- PROBLEM DESCRIPTION -
Wherever a line of the data contains "משהו", copy that line.

- DATA -
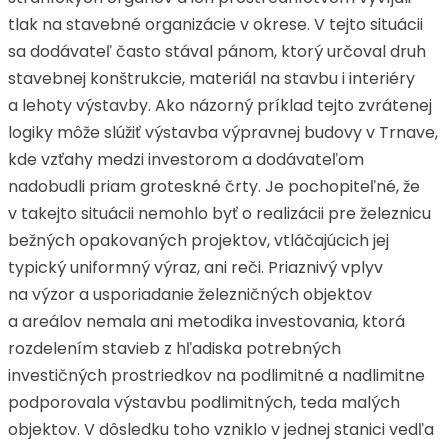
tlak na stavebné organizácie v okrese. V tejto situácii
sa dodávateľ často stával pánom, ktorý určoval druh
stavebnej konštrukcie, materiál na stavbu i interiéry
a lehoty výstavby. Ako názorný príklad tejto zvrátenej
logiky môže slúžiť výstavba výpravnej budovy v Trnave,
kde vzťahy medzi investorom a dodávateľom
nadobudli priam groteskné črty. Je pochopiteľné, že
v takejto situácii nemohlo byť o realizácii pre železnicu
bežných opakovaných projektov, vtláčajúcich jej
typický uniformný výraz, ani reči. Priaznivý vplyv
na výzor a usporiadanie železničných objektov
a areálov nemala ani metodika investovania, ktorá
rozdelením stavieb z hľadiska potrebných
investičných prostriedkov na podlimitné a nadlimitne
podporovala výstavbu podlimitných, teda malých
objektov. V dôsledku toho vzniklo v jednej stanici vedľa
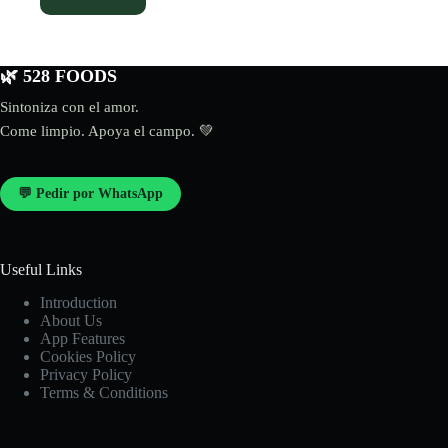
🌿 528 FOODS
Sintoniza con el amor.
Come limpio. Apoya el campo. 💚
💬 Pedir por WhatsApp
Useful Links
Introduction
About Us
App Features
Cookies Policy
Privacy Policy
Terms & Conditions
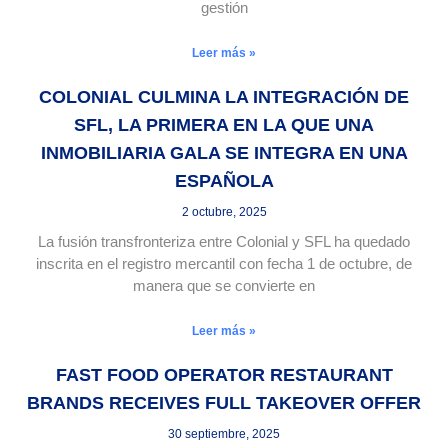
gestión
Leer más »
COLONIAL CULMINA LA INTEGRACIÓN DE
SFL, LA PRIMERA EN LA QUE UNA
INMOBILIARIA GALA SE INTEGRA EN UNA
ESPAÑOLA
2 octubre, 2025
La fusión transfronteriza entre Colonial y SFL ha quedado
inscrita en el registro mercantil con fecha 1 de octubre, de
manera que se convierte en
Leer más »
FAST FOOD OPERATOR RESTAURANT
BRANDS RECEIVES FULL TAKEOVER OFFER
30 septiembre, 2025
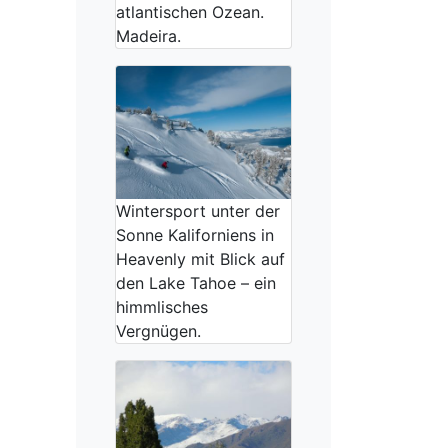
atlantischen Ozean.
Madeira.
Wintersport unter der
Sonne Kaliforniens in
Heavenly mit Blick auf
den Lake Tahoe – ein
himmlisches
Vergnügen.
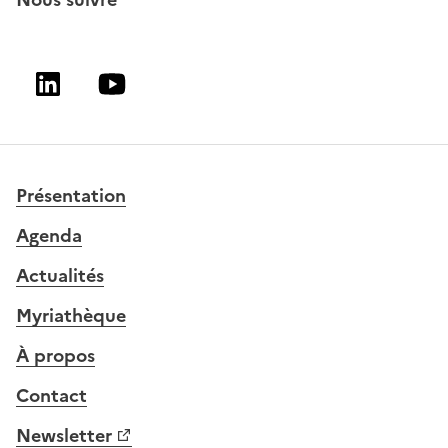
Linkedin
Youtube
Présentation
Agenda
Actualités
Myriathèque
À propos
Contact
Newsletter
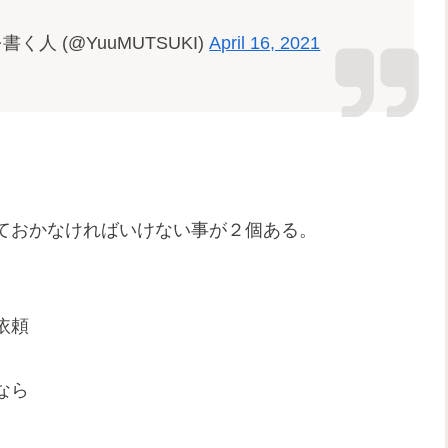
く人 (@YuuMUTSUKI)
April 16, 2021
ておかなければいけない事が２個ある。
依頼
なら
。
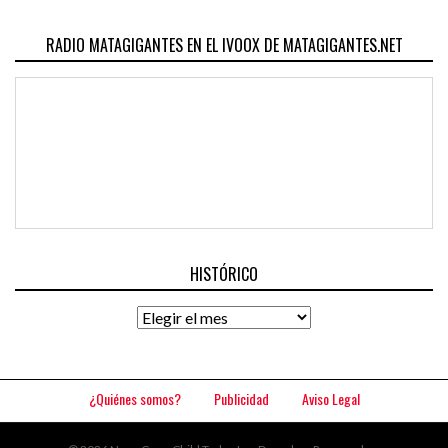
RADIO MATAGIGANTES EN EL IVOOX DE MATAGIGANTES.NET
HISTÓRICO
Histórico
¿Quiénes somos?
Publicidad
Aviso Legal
* * *
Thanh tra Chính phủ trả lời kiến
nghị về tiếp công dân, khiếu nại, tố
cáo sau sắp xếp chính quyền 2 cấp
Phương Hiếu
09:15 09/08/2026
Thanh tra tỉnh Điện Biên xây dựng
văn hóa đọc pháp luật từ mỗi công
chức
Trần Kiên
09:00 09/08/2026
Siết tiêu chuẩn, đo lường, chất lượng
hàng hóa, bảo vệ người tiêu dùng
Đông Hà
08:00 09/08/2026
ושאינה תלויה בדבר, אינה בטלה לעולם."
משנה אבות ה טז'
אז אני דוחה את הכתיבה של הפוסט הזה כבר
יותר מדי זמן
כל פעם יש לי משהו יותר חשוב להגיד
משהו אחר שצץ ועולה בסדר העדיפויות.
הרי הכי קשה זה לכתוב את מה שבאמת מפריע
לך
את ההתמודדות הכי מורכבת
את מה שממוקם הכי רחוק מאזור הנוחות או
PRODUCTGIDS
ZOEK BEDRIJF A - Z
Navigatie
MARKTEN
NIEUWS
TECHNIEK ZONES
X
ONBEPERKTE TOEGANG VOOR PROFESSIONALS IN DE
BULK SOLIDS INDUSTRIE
--
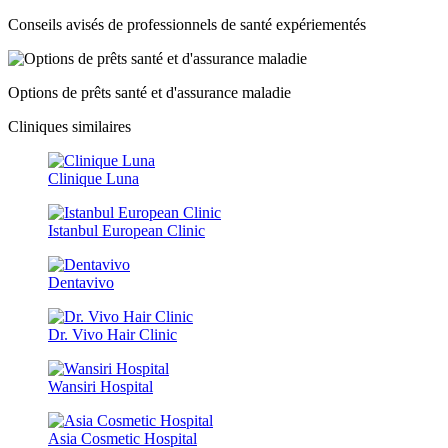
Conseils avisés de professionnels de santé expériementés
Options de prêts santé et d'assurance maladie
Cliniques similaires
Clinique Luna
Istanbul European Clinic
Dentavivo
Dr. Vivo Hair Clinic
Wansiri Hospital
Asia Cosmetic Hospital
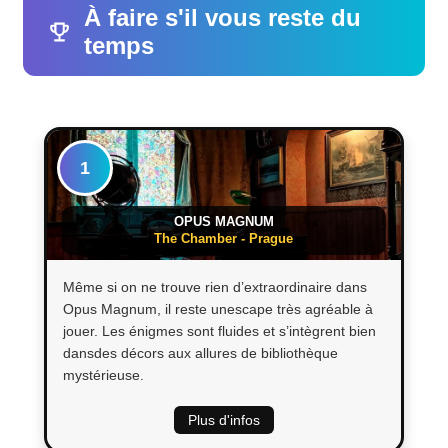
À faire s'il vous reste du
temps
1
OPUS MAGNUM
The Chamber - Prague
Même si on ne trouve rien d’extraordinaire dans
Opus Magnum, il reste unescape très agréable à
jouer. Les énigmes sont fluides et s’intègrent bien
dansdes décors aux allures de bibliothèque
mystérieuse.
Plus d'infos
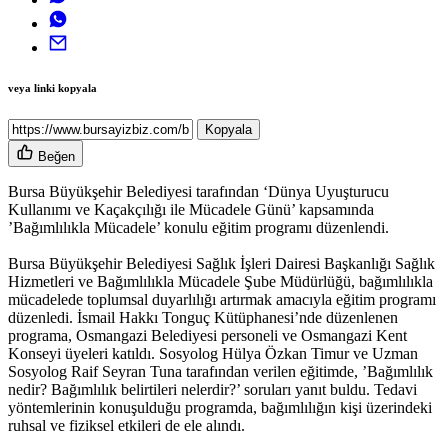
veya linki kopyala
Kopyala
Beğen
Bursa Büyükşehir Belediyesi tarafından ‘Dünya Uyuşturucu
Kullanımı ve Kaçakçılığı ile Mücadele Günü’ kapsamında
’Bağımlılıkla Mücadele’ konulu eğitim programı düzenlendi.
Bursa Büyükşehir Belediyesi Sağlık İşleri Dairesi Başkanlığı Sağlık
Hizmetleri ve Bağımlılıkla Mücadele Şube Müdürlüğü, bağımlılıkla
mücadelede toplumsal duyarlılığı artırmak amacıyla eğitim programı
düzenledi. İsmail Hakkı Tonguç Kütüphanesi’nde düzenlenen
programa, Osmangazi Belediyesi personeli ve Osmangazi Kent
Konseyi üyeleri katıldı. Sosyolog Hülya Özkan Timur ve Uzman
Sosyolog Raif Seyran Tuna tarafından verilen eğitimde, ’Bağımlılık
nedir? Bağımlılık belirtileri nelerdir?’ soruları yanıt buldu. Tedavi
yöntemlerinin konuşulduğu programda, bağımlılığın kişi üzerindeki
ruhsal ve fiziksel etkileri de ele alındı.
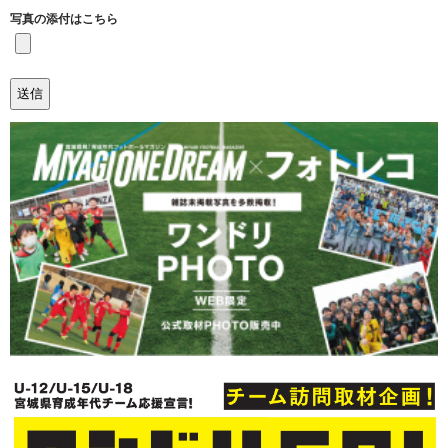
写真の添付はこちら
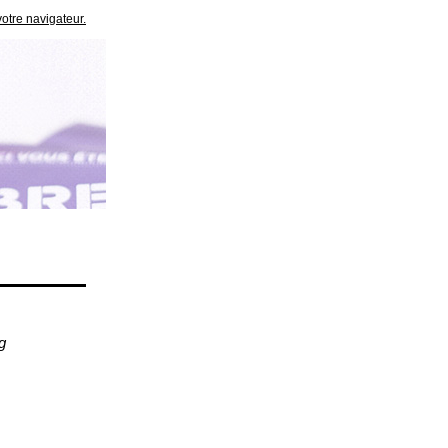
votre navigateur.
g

- REPLY TO THE EXERCISE -
כל פעם יש לי משהו יותר חשוב להגיד
משהו אחר שצץ ועולה בסדר העדיפויות.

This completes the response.